The formation of antigen-antibody complexes plays a fundamental role in our immune defense system. Interaction of these complexes with many cells of the immune system results in a variety of critical functions, including phagocytosis, antibody-dependent cytotoxicity, modulation of antibody secretion, cell secretion and sometimes the secretion and generation of an array of mediators that induce allergic inflammations (Ref.1). Receptors involved in antigen recognition by cells of the immune system include BCRs (B-Cell Receptors), TCRs (T-Cell Receptors), and the FcRs (Fc Receptors) that bind to their corresponding Igs (Immunoglobulins) through Fc domains. FcRs exist for every antibody class: Fc-GammaRs bind IgG, Fc-AlphaRs bind IgA, FcEpsilonRs bind IgE, FcMuRs bind IgM and FcDeltaRs bind IgD (Ref.2). The multisubunit high-affinity IgE receptor, FcEpsilonRI (FcEpsilonReceptorI) expressed on mast cells and basophils evokes the activation of multiple signaling pathways, culminating in degranulation, lipid mediator release and cytokine gene transcription, resulting in secretion of molecules such as IL-3, IL-4, IL-5, IL-6, IL-10, IL-13 (Interleukins), IFN-Gamma (Interferon- Gamma), TNF-Alpha (Tumor-Necrosis Factor-Alpha), GCSF (Granulocyte-macrophage Colony-Stimulating Factor) and chemokines such as MCP1 (Monocyte Chemotactic Protein-1) and macrophage inhibitory proteins that play a central role in allergic reactions of the immediate type and may confer physiological protection in parasitic infections (Ref.3). Expression of human FcEpsilonRI also extends to the function of antigen presentation by the Antigen-Presenting Cells: monocytes, eosinophils, platelets, Langerhans cells, and dendritic cells.

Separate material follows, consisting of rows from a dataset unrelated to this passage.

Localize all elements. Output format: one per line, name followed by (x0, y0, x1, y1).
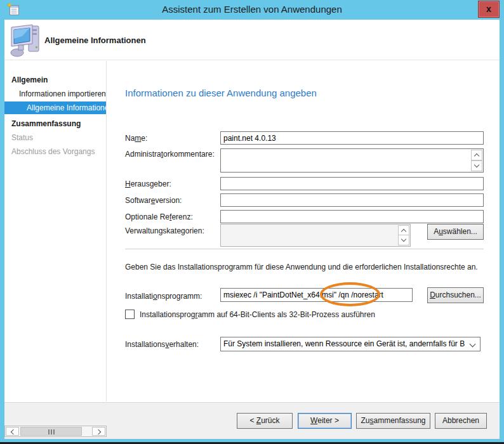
section-divider (125, 249, 484, 249)
wizard-footer: < Zurück Weiter > Zusammenfassung Abbrec… (4, 402, 500, 439)
scroll-right-icon[interactable] (92, 427, 105, 436)
publisher-input[interactable] (220, 177, 484, 190)
wizard-header: Allgemeine Informationen (4, 20, 500, 60)
installer-instruction-text: Geben Sie das Installationsprogramm für … (125, 263, 490, 271)
software-version-input[interactable] (220, 193, 484, 207)
software-version-label: Softwareversion: (125, 196, 182, 205)
run-as-32bit-checkbox[interactable] (125, 310, 135, 319)
name-label: Name: (125, 134, 147, 143)
scroll-down-icon (398, 235, 409, 245)
sidebar-item-zusammenfassung[interactable]: Zusammenfassung (4, 117, 106, 130)
window-body: Allgemeine Informationen Allgemein Infor… (4, 20, 500, 439)
admin-categories-label: Verwaltungskategorien: (125, 226, 204, 235)
wizard-window: ✶ Assistent zum Erstellen von Anwendunge… (0, 0, 504, 444)
sidebar-item-abschluss: Abschluss des Vorgangs (4, 145, 106, 158)
scroll-up-icon[interactable] (471, 150, 482, 160)
install-behavior-label: Installationsverhalten: (125, 340, 199, 349)
name-input[interactable] (220, 131, 484, 145)
page-heading: Informationen zu dieser Anwendung angebe… (125, 88, 317, 98)
window-title: Assistent zum Erstellen von Anwendungen (0, 4, 504, 15)
run-as-32bit-label[interactable]: Installationsprogramm auf 64-Bit-Clients… (140, 310, 375, 319)
cancel-button[interactable]: Abbrechen (435, 413, 487, 429)
select-categories-button[interactable]: Auswählen... (427, 224, 484, 240)
wizard-page-title: Allgemeine Informationen (44, 36, 146, 45)
computer-icon (10, 22, 44, 58)
admin-categories-box (220, 224, 411, 247)
close-button[interactable]: x (478, 1, 500, 18)
sidebar-item-status: Status (4, 131, 106, 144)
publisher-label: Herausgeber: (125, 180, 171, 188)
wizard-steps-sidebar: Allgemein Informationen importieren Allg… (4, 61, 106, 402)
admin-comments-label: Administratorkommentare: (125, 150, 215, 159)
browse-button[interactable]: Durchsuchen... (427, 287, 484, 303)
scroll-down-icon[interactable] (471, 160, 482, 171)
scrollbar-thumb[interactable] (20, 427, 82, 436)
summary-button[interactable]: Zusammenfassung (356, 413, 430, 429)
title-bar: ✶ Assistent zum Erstellen von Anwendunge… (0, 0, 504, 20)
optional-reference-input[interactable] (220, 210, 484, 223)
installer-label: Installationsprogramm: (125, 292, 202, 301)
back-button[interactable]: < Zurück (237, 413, 293, 429)
scroll-left-icon[interactable] (6, 427, 19, 436)
install-behavior-dropdown[interactable]: Für System installieren, wenn Ressource … (220, 337, 481, 351)
next-button[interactable]: Weiter > (298, 413, 352, 429)
sidebar-item-informationen-importieren[interactable]: Informationen importieren (4, 88, 106, 100)
optional-reference-label: Optionale Referenz: (125, 212, 193, 221)
wizard-content: Informationen zu dieser Anwendung angebe… (107, 61, 500, 402)
admin-comments-textarea[interactable] (220, 148, 484, 173)
sidebar-horizontal-scrollbar[interactable] (4, 426, 107, 437)
installer-command-input[interactable] (220, 288, 413, 302)
sidebar-item-allgemein[interactable]: Allgemein (4, 74, 106, 86)
sidebar-item-allgemeine-informationen[interactable]: Allgemeine Informationen (4, 101, 106, 114)
install-behavior-value: Für System installieren, wenn Ressource … (223, 339, 465, 348)
chevron-down-icon (470, 341, 476, 348)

Human FcEpsilonRI is expressed as both trimeric (AlphaGamma2) and tetrameric (AlphaBetaGamma2) structures (Ref.1). The tetrameric (AlphaBetaGamma2) structure comprises of an IgE-binding Alpha subunit, a Beta subunit, and a disulfide-bound Gamma dimmer whereas the trimeric (AlphaGamma2) structure includes one Alpha subunit and the Gamma dimmer. The Alpha-chain has an extracellular domain that binds monomeric IgE with high affinity while the Beta- and Gamma-chains contain unique cytoplasmic domains essential for downstream signaling, called ITAMs (Immunoreceptor Tyrosine-based Activation Motifs). On the mast cell and basophil surface a mixture of AlphaBetaGamma2 and AlphaGamma2 complexes are expressed, whereas only AlphaGamma2 structures are expressed on the professional Antigen Presenting Cells (Ref.4). The systemic response begins with binding of circulating multivalent allergens that form a complex with IgE antibodies already bound to the high-affinity FcR for IgE-FcEpsilonRI. Antigens bind and cross link IgE molecules held at the cell surface by FcEpsilonRI-Alpha followed rapidly by aggregation of receptors in the plane of the plasma membrane and a chain of phosphate transfer events within the receptor microenvironment which facilitates binding of additional protein kinases and regulator molecules that comprise the signaling cascade (Ref.5).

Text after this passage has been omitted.